Max Planck Institute for the Physics of Complex Systems
The Physics of Complex Systems is developing rapidly and is constantly changing in the course of this development. This is primarily due to the variety of subjects ranging from new and unconventional questions in traditional areas such as solid state physics or molecular physics, all the way to physical problems in biological or man-made systems (e.g. financial markets). Among this variety of topics, scientists at the Max Planck Institute for the Physics of Complex Systems are particulary interested in the fields of condensed matter, finite systems and biological physics. The insitute is focussed on theoretical research, but maintains fruitful collaborations with a large number of experimental groups. In order to successfully perform research in such a rapidly evolving field, the organization of the Institute differs greatly from most Max Planck Institutes. The concept rests on two pillars: in-house research and a program for visiting scientists. The latter not only covers individual scholarships for guest scientists at the institute, but also 20 international workshops and seminars per year.
Max Planck Institute for the Structure and Dynamics of Matter
The Max Planck Institute for the Structure and Dynamics of Matter investigates dynamical phenomena within matter down to the elementary timescales of atomic and electronic motions, the femtosecond or attosecond timescale. The focus is on the use of short wavelength ultrafast probes, such as X-rays or electron pulses, which are capable of measuring atomic and electronic structures in matter of all kinds. The institute was founded in January 2014 and currently hosts three departments. At present, the institute is mainly active in condensed matter physics, with a focus on the study of cooperative phenomena, collective excitations and on the quantum control of complex solids, and in chemistry, with a focus on the study of the dynamics of small and large molecules as they carry out physical, chemical and biological function. The institute will expand over the next years and eventually will host up to five divisions and several research groups. The Institute is a partner in the Center for Free-Electron Laser Science (CFEL), together with DESY and the Universität Hamburg.

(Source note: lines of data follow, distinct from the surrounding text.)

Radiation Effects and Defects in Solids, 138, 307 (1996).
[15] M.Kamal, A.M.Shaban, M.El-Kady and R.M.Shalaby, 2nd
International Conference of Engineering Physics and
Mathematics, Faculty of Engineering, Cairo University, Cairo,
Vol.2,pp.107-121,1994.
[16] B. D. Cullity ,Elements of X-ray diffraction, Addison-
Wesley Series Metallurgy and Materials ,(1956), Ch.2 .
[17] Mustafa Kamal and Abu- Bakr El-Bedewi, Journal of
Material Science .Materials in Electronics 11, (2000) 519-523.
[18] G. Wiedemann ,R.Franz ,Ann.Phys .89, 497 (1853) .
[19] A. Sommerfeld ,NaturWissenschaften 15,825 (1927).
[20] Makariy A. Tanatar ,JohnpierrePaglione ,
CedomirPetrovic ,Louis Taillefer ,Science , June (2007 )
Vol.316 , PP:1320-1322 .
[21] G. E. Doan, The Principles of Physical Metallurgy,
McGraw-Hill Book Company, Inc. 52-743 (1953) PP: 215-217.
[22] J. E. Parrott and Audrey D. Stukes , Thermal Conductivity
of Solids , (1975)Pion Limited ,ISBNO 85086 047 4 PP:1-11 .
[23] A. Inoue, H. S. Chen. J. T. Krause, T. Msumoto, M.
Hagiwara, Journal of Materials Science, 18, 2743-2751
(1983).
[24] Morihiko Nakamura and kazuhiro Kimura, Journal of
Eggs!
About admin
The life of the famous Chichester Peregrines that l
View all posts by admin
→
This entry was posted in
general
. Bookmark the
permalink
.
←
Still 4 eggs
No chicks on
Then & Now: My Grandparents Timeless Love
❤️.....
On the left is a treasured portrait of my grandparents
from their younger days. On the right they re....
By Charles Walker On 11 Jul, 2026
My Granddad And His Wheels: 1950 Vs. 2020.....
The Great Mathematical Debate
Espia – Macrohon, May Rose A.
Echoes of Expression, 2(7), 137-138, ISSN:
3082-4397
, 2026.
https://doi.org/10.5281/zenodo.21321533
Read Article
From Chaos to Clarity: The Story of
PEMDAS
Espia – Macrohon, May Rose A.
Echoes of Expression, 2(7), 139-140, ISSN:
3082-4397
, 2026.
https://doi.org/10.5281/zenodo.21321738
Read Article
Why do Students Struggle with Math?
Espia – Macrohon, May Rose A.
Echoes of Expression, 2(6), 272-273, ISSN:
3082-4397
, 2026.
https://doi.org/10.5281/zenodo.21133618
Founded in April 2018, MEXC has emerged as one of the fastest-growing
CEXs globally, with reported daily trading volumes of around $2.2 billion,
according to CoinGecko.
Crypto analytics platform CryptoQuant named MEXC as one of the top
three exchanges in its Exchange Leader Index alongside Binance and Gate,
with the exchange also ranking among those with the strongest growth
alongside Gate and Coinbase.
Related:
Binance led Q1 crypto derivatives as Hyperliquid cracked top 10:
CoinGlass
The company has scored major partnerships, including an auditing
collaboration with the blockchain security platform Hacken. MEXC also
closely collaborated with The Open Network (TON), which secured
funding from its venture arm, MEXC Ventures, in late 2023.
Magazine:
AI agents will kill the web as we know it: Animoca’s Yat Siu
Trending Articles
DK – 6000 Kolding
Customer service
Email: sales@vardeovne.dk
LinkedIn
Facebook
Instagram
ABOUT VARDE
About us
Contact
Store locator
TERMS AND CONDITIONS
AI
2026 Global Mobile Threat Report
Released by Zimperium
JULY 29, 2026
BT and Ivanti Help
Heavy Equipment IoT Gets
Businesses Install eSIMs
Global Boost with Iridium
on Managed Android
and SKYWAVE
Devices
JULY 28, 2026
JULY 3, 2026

Fritz Haber Insitute of the Max Planck Society
The Fritz Haber Institute of the Max Planck Society is named after the chemist Fritz Haber who who explored the basic reaction of atmospheric nitrogen with hydrogen which was instrumental in the industrial production of nitrogen fertilizer. Scientists working today at the Institute still pursue similar purposes, in that they look at chemistry from a physical perspective. Their fields of research are the main characteristics of atoms, molecules and electrons, and their findings explain the behaviour of these particles in chemical reactions. They also want to understand how surface structure – of a catalyst, for example – influences chemical reactions. This information is essential for the chemical industry where more efficient catalysts are welcome.